# Shop in Orlando or nearby



## stensth (Dec 28, 2013)

I`m sorry if this is not the right sub forum but couldn`t find any "general". If wrong, please move.

I`m leaving Sweden for a holiday to Orlando and was wondering if you guys/girls have any idea to photo stores that are good to buy from.
Or if it is easier to buy from B&H and have the gear sent to the hotel?

Thanks for your reply.


----------



## privatebydesign (Dec 28, 2013)

Colonial Photo & Hobby is the only camera shop in Central Florida worth a look. They are really nice and carry a good range of stock but can't match B&H prices due to sales tax, having said that B&H didn't use to ship to hotels.

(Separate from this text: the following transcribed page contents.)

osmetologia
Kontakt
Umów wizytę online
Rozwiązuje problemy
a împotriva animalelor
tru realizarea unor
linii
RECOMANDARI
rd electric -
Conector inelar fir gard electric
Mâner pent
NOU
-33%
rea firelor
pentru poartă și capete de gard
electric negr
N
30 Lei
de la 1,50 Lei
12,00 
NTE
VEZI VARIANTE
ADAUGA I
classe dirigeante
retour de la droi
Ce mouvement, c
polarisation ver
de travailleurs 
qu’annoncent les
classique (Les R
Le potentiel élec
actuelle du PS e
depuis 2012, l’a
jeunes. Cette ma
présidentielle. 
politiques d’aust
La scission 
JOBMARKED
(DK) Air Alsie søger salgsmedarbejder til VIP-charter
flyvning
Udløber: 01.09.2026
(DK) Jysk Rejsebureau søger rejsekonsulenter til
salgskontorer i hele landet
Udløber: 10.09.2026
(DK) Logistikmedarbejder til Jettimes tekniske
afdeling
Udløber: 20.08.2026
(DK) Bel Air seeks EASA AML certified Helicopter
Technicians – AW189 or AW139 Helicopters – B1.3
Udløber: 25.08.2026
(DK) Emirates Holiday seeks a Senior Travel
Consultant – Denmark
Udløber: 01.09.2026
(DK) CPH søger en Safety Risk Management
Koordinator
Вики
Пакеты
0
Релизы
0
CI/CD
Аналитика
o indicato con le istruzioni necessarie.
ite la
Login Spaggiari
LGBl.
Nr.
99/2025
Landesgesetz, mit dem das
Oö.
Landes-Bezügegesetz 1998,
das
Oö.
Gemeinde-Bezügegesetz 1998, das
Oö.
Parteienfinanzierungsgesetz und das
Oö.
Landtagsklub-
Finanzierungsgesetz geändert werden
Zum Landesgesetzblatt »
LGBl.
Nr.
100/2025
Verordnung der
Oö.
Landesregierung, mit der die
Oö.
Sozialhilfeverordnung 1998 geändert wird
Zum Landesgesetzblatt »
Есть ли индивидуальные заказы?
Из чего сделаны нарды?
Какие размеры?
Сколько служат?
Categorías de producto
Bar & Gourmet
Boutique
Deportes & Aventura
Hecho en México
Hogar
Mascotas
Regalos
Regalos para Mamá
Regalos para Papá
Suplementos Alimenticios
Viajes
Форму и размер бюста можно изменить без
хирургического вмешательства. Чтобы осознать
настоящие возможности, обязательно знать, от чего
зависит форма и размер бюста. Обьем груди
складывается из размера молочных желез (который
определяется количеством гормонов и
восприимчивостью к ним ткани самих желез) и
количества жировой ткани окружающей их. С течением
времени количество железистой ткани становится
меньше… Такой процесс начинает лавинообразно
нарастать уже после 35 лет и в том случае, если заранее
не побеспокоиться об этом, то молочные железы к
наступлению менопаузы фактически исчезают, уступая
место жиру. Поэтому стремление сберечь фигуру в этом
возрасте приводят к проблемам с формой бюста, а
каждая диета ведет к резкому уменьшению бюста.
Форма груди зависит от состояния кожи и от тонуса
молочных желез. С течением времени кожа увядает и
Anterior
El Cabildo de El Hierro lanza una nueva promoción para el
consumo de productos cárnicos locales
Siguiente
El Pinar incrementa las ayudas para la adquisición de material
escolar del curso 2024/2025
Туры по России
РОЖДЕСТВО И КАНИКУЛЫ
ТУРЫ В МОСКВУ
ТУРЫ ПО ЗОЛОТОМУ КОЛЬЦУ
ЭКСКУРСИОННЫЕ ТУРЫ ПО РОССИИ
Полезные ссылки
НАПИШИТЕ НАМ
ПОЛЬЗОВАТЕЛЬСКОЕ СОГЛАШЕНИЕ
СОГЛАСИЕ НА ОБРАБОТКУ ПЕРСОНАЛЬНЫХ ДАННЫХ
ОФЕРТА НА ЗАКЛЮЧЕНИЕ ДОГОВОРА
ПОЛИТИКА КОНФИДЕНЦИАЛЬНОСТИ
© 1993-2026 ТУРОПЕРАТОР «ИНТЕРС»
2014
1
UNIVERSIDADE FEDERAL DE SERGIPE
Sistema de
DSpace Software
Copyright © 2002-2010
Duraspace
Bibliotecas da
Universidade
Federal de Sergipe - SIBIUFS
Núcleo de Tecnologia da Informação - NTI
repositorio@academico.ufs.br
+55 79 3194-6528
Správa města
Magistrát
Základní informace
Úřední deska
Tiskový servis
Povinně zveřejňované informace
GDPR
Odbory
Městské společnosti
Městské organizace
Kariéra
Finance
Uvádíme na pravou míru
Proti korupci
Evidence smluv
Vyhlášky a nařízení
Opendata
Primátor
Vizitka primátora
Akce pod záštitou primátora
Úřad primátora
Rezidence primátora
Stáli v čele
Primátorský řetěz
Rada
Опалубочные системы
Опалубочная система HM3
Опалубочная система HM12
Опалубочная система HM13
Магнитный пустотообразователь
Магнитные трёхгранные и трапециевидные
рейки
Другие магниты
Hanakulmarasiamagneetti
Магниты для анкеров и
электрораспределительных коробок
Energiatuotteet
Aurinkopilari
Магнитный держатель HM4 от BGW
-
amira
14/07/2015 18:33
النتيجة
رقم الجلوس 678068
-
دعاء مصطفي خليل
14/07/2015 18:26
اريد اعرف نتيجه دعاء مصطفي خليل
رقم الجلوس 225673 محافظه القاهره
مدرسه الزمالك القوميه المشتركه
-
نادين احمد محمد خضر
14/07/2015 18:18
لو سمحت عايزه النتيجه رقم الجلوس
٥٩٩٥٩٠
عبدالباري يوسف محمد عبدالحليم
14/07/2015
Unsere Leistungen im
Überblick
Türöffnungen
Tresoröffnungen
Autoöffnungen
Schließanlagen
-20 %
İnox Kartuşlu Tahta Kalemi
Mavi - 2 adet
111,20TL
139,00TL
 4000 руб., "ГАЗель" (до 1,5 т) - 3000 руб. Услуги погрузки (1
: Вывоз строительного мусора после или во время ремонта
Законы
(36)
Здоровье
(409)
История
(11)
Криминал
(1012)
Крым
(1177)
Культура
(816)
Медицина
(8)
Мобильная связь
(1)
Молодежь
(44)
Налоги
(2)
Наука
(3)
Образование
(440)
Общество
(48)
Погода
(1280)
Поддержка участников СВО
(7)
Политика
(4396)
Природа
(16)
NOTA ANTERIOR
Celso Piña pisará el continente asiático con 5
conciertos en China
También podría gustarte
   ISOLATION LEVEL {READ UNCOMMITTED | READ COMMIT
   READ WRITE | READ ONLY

There is another store Southern Photo near Melbourne, but they concentrate on Nikon gear, they are a Nikon Pro agent and have very little Canon gear and their prices are high.


----------



## stensth (Jan 26, 2014)

Thanks for the info.
It was a good shop. But since B&H did send to hotel, I decided to by from them since I have bought from them before.


----------



## privatebydesign (Jan 26, 2014)

Glad it was a help, interesting about B&H shipping to hotels now too. Hope you had fun in Central Florida.


----------



## ewg963 (Jan 28, 2014)

privatebydesign said:


> Colonial Photo & Hobby is the only camera shop in Central Florida worth a look. They are really nice and carry a good range of stock but can't match B&H prices due to sales tax, having said that B&H didn't use to ship to hotels.
> 
> There is another store Southern Photo near Melbourne, but they concentrate on Nikon gear, they are a Nikon Pro agent and have very little Canon gear and their prices are high.


 I enjoyed shopping in Colonial. I agree they're the best game in town


----------



## stensth (Feb 15, 2014)

privatebydesign said:


> Glad it was a help, interesting about B&H shipping to hotels now too. Hope you had fun in Central Florida.


I may help, that I have bought from them before for a good amount of money.


----------